Given data START

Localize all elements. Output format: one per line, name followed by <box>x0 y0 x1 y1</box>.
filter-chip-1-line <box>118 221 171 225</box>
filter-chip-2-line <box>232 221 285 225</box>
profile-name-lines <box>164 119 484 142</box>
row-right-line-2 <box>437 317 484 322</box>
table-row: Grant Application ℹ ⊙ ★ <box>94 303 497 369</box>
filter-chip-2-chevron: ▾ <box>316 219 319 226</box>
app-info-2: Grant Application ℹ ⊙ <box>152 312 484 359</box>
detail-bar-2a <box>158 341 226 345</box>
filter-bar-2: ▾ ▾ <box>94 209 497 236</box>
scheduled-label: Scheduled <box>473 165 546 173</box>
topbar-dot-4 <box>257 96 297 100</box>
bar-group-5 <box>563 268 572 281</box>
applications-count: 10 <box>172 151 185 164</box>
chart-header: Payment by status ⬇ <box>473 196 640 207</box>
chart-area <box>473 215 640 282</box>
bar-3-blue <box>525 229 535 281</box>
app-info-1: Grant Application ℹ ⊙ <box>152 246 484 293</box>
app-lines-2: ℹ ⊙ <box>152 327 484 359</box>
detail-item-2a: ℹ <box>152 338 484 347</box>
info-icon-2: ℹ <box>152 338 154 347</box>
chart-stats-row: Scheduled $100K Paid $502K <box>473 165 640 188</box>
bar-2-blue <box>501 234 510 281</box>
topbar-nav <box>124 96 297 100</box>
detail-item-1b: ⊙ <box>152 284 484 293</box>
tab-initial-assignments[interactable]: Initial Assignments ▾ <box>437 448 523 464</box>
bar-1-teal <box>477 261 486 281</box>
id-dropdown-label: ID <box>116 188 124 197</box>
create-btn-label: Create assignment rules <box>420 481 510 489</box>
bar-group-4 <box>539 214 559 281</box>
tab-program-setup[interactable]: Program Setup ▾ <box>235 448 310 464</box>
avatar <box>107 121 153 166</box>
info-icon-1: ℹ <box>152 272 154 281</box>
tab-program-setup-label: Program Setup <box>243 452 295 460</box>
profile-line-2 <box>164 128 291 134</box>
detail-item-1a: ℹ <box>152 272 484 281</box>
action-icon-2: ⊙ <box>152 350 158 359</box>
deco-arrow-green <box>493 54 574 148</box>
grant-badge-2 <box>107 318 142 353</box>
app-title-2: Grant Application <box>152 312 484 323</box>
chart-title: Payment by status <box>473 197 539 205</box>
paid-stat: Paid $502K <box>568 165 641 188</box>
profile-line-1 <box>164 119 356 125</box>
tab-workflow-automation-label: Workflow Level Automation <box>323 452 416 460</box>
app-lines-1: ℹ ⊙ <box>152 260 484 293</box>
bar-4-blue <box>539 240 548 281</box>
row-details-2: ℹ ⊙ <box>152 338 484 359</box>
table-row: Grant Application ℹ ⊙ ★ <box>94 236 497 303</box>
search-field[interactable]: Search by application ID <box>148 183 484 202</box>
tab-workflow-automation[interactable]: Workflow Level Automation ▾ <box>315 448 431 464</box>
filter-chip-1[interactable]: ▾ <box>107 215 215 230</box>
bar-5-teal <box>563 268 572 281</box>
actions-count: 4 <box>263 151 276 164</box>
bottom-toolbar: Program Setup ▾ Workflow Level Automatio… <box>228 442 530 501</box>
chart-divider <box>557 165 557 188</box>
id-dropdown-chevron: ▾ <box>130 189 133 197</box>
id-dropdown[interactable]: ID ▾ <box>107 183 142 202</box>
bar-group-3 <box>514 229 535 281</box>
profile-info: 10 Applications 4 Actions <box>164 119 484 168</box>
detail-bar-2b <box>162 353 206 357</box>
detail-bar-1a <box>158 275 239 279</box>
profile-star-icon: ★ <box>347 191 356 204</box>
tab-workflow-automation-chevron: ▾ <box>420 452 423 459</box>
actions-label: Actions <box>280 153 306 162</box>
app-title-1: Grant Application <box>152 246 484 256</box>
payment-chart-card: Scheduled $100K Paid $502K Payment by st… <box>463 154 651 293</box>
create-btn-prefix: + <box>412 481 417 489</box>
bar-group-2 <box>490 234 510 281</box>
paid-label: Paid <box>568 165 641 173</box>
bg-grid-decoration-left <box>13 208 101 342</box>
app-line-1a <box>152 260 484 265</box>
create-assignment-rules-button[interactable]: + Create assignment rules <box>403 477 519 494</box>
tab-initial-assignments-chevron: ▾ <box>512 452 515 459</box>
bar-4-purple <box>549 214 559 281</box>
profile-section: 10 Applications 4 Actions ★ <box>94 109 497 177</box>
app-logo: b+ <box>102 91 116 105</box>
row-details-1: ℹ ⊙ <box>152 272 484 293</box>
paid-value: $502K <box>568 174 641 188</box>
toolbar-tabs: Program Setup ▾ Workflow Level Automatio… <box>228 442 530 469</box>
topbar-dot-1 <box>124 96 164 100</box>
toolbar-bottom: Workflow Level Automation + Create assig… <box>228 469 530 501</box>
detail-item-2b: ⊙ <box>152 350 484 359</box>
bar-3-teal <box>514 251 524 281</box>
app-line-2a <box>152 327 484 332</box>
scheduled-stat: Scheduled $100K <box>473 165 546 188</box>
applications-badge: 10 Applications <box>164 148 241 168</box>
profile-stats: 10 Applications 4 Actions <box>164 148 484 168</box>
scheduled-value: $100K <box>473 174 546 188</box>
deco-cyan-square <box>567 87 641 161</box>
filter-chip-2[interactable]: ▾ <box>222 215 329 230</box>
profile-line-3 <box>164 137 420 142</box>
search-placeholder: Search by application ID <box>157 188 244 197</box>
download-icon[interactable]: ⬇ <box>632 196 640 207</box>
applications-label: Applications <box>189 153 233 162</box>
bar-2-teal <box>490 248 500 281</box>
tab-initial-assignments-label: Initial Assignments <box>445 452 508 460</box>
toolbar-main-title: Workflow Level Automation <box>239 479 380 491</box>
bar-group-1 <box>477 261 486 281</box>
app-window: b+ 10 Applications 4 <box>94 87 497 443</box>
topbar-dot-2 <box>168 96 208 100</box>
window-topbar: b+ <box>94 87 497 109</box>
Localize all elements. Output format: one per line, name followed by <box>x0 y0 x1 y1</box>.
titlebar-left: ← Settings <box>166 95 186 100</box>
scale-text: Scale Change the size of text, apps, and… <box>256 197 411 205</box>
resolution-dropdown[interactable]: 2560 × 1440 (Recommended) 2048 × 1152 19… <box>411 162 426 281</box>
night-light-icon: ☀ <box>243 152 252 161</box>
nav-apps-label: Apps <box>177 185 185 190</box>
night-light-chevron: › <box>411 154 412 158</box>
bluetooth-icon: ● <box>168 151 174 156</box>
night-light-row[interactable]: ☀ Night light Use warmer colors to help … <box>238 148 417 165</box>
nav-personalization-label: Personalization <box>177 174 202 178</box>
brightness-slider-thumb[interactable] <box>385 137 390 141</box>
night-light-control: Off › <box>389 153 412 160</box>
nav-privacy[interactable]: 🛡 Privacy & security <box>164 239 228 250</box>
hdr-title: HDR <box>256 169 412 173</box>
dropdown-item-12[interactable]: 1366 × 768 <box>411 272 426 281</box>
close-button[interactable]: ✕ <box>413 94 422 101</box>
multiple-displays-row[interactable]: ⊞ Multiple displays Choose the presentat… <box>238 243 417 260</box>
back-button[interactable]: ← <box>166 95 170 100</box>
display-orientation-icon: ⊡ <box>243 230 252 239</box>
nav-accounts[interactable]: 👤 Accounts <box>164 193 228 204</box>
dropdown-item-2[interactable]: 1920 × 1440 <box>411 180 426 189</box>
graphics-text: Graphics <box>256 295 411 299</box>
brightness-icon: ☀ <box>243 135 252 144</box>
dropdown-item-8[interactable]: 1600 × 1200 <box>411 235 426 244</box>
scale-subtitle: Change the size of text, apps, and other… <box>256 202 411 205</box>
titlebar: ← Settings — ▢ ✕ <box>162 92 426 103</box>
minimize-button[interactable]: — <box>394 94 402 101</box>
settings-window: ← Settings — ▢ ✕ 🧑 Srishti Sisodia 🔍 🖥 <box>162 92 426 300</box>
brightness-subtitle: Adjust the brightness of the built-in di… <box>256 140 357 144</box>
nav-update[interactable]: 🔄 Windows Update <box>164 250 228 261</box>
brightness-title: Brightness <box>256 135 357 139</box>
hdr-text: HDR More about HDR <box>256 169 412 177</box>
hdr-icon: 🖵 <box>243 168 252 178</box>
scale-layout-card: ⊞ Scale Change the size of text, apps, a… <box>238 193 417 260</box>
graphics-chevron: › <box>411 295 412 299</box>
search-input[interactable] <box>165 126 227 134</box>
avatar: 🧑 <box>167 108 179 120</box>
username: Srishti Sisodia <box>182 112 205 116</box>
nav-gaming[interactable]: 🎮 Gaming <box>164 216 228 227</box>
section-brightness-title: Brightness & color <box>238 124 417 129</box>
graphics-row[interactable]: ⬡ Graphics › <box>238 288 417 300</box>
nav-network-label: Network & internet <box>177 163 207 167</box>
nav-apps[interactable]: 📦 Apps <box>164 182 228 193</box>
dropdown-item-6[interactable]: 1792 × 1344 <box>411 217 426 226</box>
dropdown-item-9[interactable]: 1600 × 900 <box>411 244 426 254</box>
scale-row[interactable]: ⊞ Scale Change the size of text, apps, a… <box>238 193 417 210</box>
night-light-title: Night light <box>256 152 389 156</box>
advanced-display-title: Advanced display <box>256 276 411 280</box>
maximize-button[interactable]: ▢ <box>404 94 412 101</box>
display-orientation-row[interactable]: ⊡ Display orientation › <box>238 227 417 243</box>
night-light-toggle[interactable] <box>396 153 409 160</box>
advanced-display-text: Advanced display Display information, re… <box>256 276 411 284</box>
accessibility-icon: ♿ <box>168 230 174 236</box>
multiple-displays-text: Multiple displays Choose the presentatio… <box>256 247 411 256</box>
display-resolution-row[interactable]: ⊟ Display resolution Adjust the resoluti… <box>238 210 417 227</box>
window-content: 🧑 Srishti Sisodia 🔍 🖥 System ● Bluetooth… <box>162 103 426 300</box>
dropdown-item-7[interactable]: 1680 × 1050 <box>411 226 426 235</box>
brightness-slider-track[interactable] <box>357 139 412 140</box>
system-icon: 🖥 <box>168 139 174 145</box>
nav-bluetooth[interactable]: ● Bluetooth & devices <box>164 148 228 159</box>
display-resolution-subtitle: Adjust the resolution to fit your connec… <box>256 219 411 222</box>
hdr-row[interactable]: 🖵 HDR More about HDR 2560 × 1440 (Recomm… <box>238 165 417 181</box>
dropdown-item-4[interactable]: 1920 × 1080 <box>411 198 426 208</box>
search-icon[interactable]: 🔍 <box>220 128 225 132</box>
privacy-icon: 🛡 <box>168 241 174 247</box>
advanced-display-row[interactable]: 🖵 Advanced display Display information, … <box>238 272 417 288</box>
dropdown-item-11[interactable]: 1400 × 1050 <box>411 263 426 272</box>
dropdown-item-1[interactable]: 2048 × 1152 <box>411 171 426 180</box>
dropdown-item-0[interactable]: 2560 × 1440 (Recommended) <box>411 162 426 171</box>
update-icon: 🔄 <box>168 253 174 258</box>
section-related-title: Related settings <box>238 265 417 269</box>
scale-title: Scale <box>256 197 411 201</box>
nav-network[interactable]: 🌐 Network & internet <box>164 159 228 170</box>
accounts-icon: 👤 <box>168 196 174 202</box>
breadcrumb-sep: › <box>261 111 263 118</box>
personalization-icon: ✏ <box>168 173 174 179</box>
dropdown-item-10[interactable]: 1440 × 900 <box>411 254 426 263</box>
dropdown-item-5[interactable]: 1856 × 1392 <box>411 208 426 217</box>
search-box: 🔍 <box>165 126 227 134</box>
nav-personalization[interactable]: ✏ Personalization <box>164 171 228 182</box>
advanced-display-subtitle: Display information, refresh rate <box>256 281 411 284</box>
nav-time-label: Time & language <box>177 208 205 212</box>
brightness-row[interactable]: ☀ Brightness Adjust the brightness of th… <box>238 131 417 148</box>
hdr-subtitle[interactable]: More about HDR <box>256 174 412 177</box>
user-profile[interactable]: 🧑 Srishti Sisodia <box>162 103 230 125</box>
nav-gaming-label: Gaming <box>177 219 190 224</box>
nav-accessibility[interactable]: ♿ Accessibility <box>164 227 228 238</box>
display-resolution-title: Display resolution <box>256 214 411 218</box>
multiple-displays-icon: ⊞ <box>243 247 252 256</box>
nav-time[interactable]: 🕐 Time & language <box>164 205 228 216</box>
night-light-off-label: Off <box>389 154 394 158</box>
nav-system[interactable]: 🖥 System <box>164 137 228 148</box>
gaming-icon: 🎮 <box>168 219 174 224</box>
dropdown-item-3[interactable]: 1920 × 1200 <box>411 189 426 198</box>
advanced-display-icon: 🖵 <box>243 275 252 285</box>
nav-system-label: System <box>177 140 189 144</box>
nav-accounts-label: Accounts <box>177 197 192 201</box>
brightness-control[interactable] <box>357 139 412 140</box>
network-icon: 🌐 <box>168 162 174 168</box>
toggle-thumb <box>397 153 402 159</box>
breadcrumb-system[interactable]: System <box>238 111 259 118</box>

Given data END

* **Task goal**: Wherever a line in the records contains the word "information", copy that line.

* **Result**:
advanced-display-text: Advanced display Display information, re… <box>256 276 411 284</box>
advanced-display-row[interactable]: 🖵 Advanced display Display information, … <box>238 272 417 288</box>
advanced-display-subtitle: Display information, refresh rate <box>256 281 411 284</box>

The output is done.